A brief swirl of Arcane energy opens up a gap just large enough for Jayce to stumble through. The world on the other side is little more than an echo of the one he left, a reflection of the past that will disappear like smoke soon enough. But it’s warm, and it’s home, and for a moment the Mage can feel the echo of a weight falling against his chest. A desperate embrace.
It’s not enough. It won’t ever be enough. But it’s all he has to give.
The Mage turns away. At his feet, a crumbling figure of ivory and gold kneels in supplication. Moss and flowers grow over him, filling in the gaps that time has eaten away.
The Mage cups the statue’s featureless face in his hand. Elsewhere, he feels an echo of himself from a lifetime ago do the same. A thumb stroking across warm flesh instead of cold metal.
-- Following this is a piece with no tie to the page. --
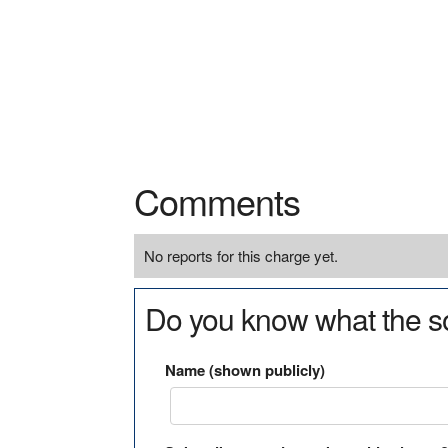
Comments
No reports for this charge yet.
Do you know what the so
Name (shown publicly)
A tear rolls down the Mage’s cheek. Like so many times before, he whispers an apology. And like so many times before, he closes his mouth before he has the chance to say anything more. There’s too much of it. Too much, and far too late.
A butterfly meanders through the still air and lands on the statue’s head. Tiny, iridescent wings shimmer in the hazy light. Somewhere Jayce is warm and safe, even if it’s just for a moment. Somewhere, Viktor still knows how to love him.
Perhaps for now, nothing else matters.